Independent Contractors: Law Firm Partners?

can independent contractor be a partner in law firm

Whether an attorney can be an independent contractor and a partner in a law firm is a complex issue that depends on various factors. The classification of a worker as an independent contractor or employee has legal, tax, and ethical implications, and misclassification can result in penalties and litigation. The determination of whether an attorney is an independent contractor or employee depends on the specific facts of each case and the laws of the state, with tests like the ABC test and the Borello test providing criteria for classification.
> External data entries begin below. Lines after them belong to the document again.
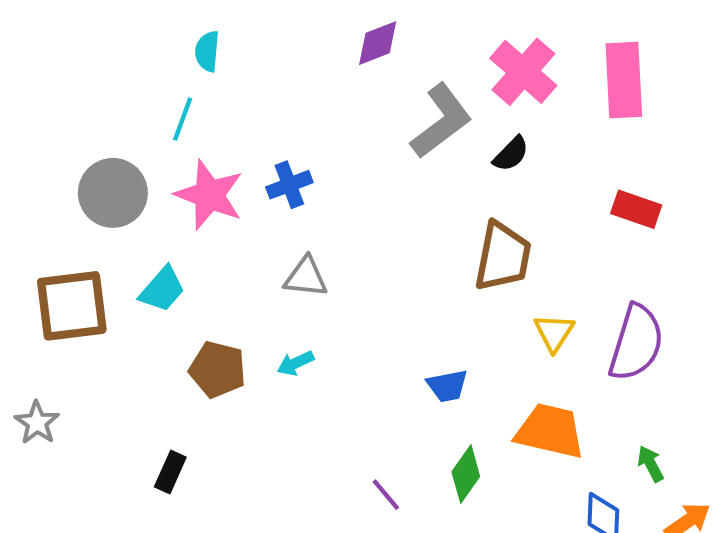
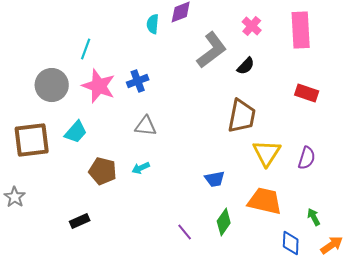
cyan semicircle: (207, 51) -> (153, 24), moved
pink cross: (523, 72) -> (252, 26), size x0.6
yellow triangle: (554, 332) -> (267, 153), size x1.4
purple semicircle: (636, 343) -> (307, 158), size x0.6
black rectangle: (170, 472) -> (80, 221), turned 42

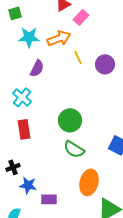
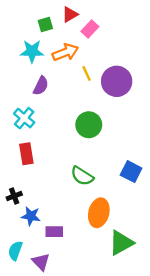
green square: (15, 13) -> (45, 25), moved
purple circle: (105, 64) -> (117, 81), size x1.4
green circle: (70, 120) -> (89, 125), moved

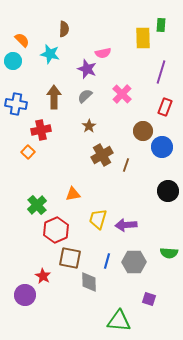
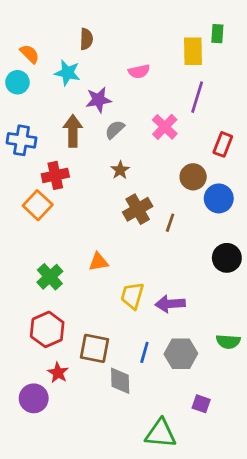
purple star: (87, 69) -> (99, 100), moved, turned -30
purple line: (161, 72) -> (197, 97), moved
orange square: (28, 152) -> (38, 205), size x1.5
red hexagon: (56, 230) -> (47, 329), moved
Ethical considerations, such as conflicts of interest and duty of loyalty, also come into play when attorneys work with multiple firms.

Characteristics Values
Nature of the employment relationship The IRS considers several factors to determine whether an individual is an employee or an independent contractor.
Degree of control An independent contractor decides the "result of the work" and how it will be done. An employee's work is controlled and directed by the employer.
Employment taxes Earnings of an independent contractor are subject to self-employment tax. An employee's earnings may be subject to FICA (social security and Medicare tax) and income tax withholding.
Forms Payments to independent contractors are reported on Form 1099-NEC. Employees' earnings are reported on Form W-2.
Equity ownership Law partners are often equity owners of a law firm and are not considered independent contractors.
Employment protection Only "employees" are protected under the WLAD and federal employment discrimination acts (e.g., ADA, ADEA). Law partners are not protected against wrongful termination due to discrimination.
Ethical and loyalty issues Working simultaneously as an attorney and an independent contractor for another company may raise ethical and loyalty issues.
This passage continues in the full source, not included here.